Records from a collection

--- START ---

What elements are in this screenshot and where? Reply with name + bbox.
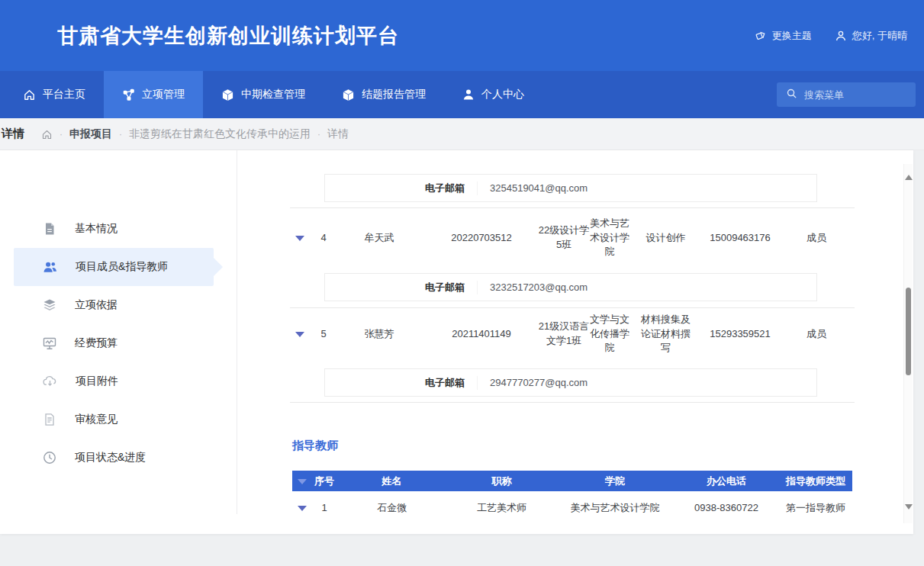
scroll-up-arrow-icon[interactable] <box>905 175 913 180</box>
email-value: 2947770277@qq.com <box>478 377 588 388</box>
breadcrumb-separator: · <box>60 129 63 140</box>
document-icon <box>43 222 56 236</box>
member-college: 美术与艺术设计学院 <box>590 217 629 260</box>
member-student-id: 20211401149 <box>425 327 538 342</box>
member-email-row: 电子邮箱 2947770277@qq.com <box>324 368 817 397</box>
row-divider <box>290 307 855 308</box>
user-greeting: 您好, 于晴晴 <box>852 29 907 43</box>
advisor-name: 石金微 <box>336 501 447 515</box>
sidebar-item-members-advisors[interactable]: 项目成员&指导教师 <box>14 248 214 286</box>
theme-icon <box>755 30 767 41</box>
sidebar-item-basic-info[interactable]: 基本情况 <box>14 210 214 248</box>
member-table-row: 5 张慧芳 20211401149 21级汉语言文学1班 文学与文化传播学院 材… <box>286 311 855 357</box>
member-student-id: 20220703512 <box>425 231 538 246</box>
nav-label: 立项管理 <box>142 88 185 101</box>
search-icon <box>786 88 797 102</box>
clock-icon <box>43 451 56 465</box>
sidebar-item-budget[interactable]: 经费预算 <box>14 324 214 362</box>
advisor-type: 第一指导教师 <box>779 501 852 515</box>
chart-monitor-icon <box>43 336 56 350</box>
member-class: 22级设计学5班 <box>538 224 590 252</box>
member-email-row: 电子邮箱 3232517203@qq.com <box>324 273 817 301</box>
menu-search <box>777 82 916 107</box>
sidebar-item-label: 经费预算 <box>75 336 118 350</box>
share-nodes-icon <box>122 88 135 101</box>
sidebar-item-label: 审核意见 <box>75 413 118 426</box>
advisors-section-title: 指导教师 <box>292 439 338 453</box>
home-icon <box>23 88 36 101</box>
user-icon <box>835 30 847 42</box>
caret-down-icon[interactable] <box>295 332 304 337</box>
breadcrumb-separator: · <box>317 129 320 140</box>
member-no: 5 <box>314 327 333 342</box>
main-nav: 平台主页 立项管理 中期检查管理 结题报告管理 个人中心 <box>0 71 924 118</box>
breadcrumb-home-icon[interactable] <box>41 128 53 140</box>
email-value: 3254519041@qq.com <box>478 182 588 194</box>
page-title: 详情 <box>2 127 24 141</box>
scrollbar-thumb[interactable] <box>906 288 911 375</box>
nav-label: 平台主页 <box>43 88 85 101</box>
column-header: 姓名 <box>336 474 447 488</box>
email-label: 电子邮箱 <box>325 182 478 195</box>
nav-item-platform-home[interactable]: 平台主页 <box>5 71 104 118</box>
member-no: 4 <box>314 231 333 246</box>
detail-card: 基本情况 项目成员&指导教师 立项依据 经费预算 项目附件 <box>0 150 913 534</box>
users-icon <box>43 260 57 274</box>
sidebar-item-status-progress[interactable]: 项目状态&进度 <box>14 439 214 477</box>
breadcrumb-separator: · <box>119 129 122 140</box>
member-email-row: 电子邮箱 3254519041@qq.com <box>324 174 817 202</box>
caret-down-icon[interactable] <box>295 236 304 241</box>
breadcrumb: 详情 · 申报项目 · 非遗剪纸在甘肃红色文化传承中的运用 · 详情 <box>0 118 924 150</box>
nav-item-project-management[interactable]: 立项管理 <box>104 71 203 118</box>
detail-sidebar: 基本情况 项目成员&指导教师 立项依据 经费预算 项目附件 <box>0 150 237 514</box>
sidebar-item-label: 项目状态&进度 <box>75 451 146 465</box>
app-header: 甘肃省大学生创新创业训练计划平台 更换主题 您好, 于晴晴 <box>0 0 924 71</box>
theme-switch-button[interactable]: 更换主题 <box>755 29 812 43</box>
cube-icon <box>342 88 355 101</box>
caret-down-icon[interactable] <box>298 506 307 511</box>
advisor-title: 工艺美术师 <box>447 501 556 515</box>
member-class: 21级汉语言文学1班 <box>538 320 590 349</box>
caret-down-icon[interactable] <box>298 479 307 484</box>
row-divider <box>290 207 855 208</box>
row-divider <box>290 402 855 403</box>
member-role: 成员 <box>778 327 855 342</box>
member-phone: 15293359521 <box>702 327 778 342</box>
sidebar-item-basis[interactable]: 立项依据 <box>14 286 214 324</box>
content-scrollbar[interactable] <box>903 164 913 523</box>
advisor-no: 1 <box>312 502 336 513</box>
advisor-table-row: 1 石金微 工艺美术师 美术与艺术设计学院 0938-8360722 第一指导教… <box>292 491 852 524</box>
nav-label: 中期检查管理 <box>241 88 305 101</box>
nav-label: 结题报告管理 <box>362 88 426 101</box>
sidebar-item-label: 项目成员&指导教师 <box>76 260 168 274</box>
column-header: 序号 <box>312 474 336 488</box>
nav-label: 个人中心 <box>481 88 524 101</box>
member-task: 设计创作 <box>629 231 702 246</box>
member-role: 成员 <box>778 231 855 246</box>
member-name: 牟天武 <box>333 231 425 246</box>
search-input[interactable] <box>804 89 896 101</box>
nav-item-personal-center[interactable]: 个人中心 <box>444 71 542 118</box>
nav-item-final-report[interactable]: 结题报告管理 <box>324 71 444 118</box>
app-title: 甘肃省大学生创新创业训练计划平台 <box>57 22 399 50</box>
person-icon <box>462 88 475 101</box>
column-header: 办公电话 <box>674 474 779 488</box>
column-header: 职称 <box>447 474 556 488</box>
member-college: 文学与文化传播学院 <box>590 313 629 356</box>
breadcrumb-current: 详情 <box>327 127 349 141</box>
sidebar-item-attachments[interactable]: 项目附件 <box>14 362 214 400</box>
layers-icon <box>43 298 56 312</box>
breadcrumb-link-declared-projects[interactable]: 申报项目 <box>69 127 112 141</box>
user-menu[interactable]: 您好, 于晴晴 <box>835 29 907 43</box>
sidebar-item-label: 基本情况 <box>75 222 118 236</box>
email-value: 3232517203@qq.com <box>478 281 588 293</box>
scroll-down-arrow-icon[interactable] <box>905 504 913 510</box>
member-name: 张慧芳 <box>333 327 425 342</box>
nav-item-midterm-check[interactable]: 中期检查管理 <box>203 71 324 118</box>
column-header: 指导教师类型 <box>779 474 852 488</box>
advisors-table-header: 序号 姓名 职称 学院 办公电话 指导教师类型 <box>292 471 852 491</box>
sidebar-item-review-comments[interactable]: 审核意见 <box>14 400 214 439</box>
cube-icon <box>221 88 234 101</box>
email-label: 电子邮箱 <box>325 376 478 390</box>
cloud-download-icon <box>43 375 57 388</box>
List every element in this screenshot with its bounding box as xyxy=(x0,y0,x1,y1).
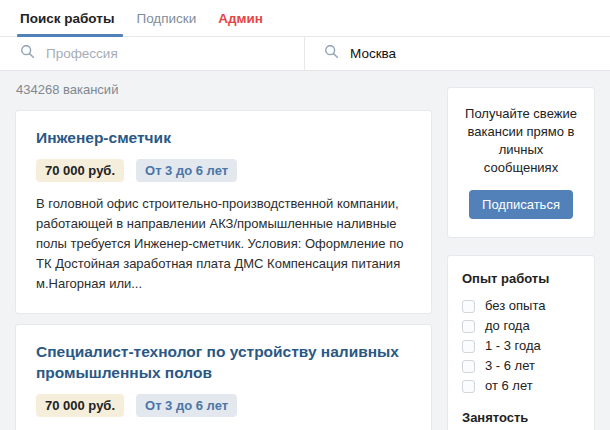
search-bar xyxy=(0,37,610,71)
checkbox-icon[interactable] xyxy=(462,320,475,333)
profession-search-field[interactable] xyxy=(0,37,305,70)
content-area: 434268 вакансий Инженер-сметчик 70 000 р… xyxy=(0,71,610,430)
filter-option-label: 1 - 3 года xyxy=(485,339,541,353)
vacancy-card: Инженер-сметчик 70 000 руб. От 3 до 6 ле… xyxy=(15,110,432,314)
checkbox-icon[interactable] xyxy=(462,340,475,353)
employment-filter-title: Занятость xyxy=(462,410,580,425)
filter-option-label: от 6 лет xyxy=(485,379,533,393)
search-icon xyxy=(20,44,35,63)
filter-option-3-6-years[interactable]: 3 - 6 лет xyxy=(462,359,580,373)
subscribe-card: Получайте свежие вакансии прямо в личных… xyxy=(447,87,595,238)
subscribe-button[interactable]: Подписаться xyxy=(469,190,573,219)
filter-option-label: до года xyxy=(485,319,530,333)
tab-job-search[interactable]: Поиск работы xyxy=(20,0,114,36)
vacancy-badges: 70 000 руб. От 3 до 6 лет xyxy=(36,159,411,182)
experience-filter-title: Опыт работы xyxy=(462,271,580,286)
tab-admin[interactable]: Админ xyxy=(218,0,263,36)
top-tab-bar: Поиск работы Подписки Админ xyxy=(0,0,610,37)
filter-option-label: 3 - 6 лет xyxy=(485,359,535,373)
vacancy-title-link[interactable]: Специалист-технолог по устройству наливн… xyxy=(36,341,411,383)
subscribe-text: Получайте свежие вакансии прямо в личных… xyxy=(462,105,580,177)
experience-badge: От 3 до 6 лет xyxy=(136,159,237,182)
city-search-field[interactable] xyxy=(305,37,610,70)
vacancy-card: Специалист-технолог по устройству наливн… xyxy=(15,324,432,430)
salary-badge: 70 000 руб. xyxy=(36,159,124,182)
tab-subscriptions[interactable]: Подписки xyxy=(136,0,196,36)
checkbox-icon[interactable] xyxy=(462,380,475,393)
filter-option-label: без опыта xyxy=(485,299,545,313)
salary-badge: 70 000 руб. xyxy=(36,394,124,417)
filter-option-under-year[interactable]: до года xyxy=(462,319,580,333)
vacancy-description: В головной офис строительно-производстве… xyxy=(36,194,411,294)
filter-option-no-experience[interactable]: без опыта xyxy=(462,299,580,313)
checkbox-icon[interactable] xyxy=(462,300,475,313)
search-icon xyxy=(324,44,339,63)
checkbox-icon[interactable] xyxy=(462,360,475,373)
sidebar: Получайте свежие вакансии прямо в личных… xyxy=(447,87,595,430)
filter-option-6-plus-years[interactable]: от 6 лет xyxy=(462,379,580,393)
experience-badge: От 3 до 6 лет xyxy=(136,394,237,417)
vacancy-count: 434268 вакансий xyxy=(16,82,432,97)
city-search-input[interactable] xyxy=(350,46,610,61)
filter-option-1-3-years[interactable]: 1 - 3 года xyxy=(462,339,580,353)
profession-search-input[interactable] xyxy=(46,46,304,61)
vacancy-badges: 70 000 руб. От 3 до 6 лет xyxy=(36,394,411,417)
filters-card: Опыт работы без опыта до года 1 - 3 года… xyxy=(447,255,595,430)
vacancy-list: 434268 вакансий Инженер-сметчик 70 000 р… xyxy=(15,71,432,430)
vacancy-title-link[interactable]: Инженер-сметчик xyxy=(36,127,171,148)
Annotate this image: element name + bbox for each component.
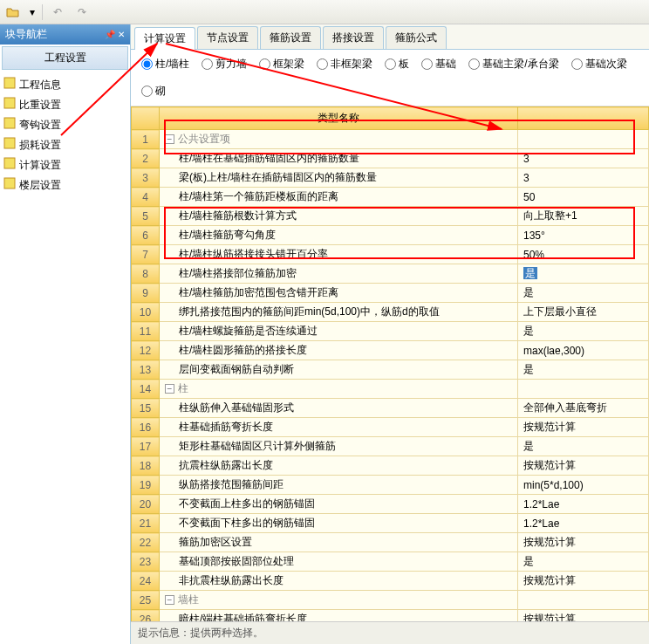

--- END ---

Directions for this task — Every line holding the word "bbox" should be copied out of the records above.

Your solution —
What elements are in this screenshot and where? Reply with name + bbox.
Annotate this image: element name + bbox for each component.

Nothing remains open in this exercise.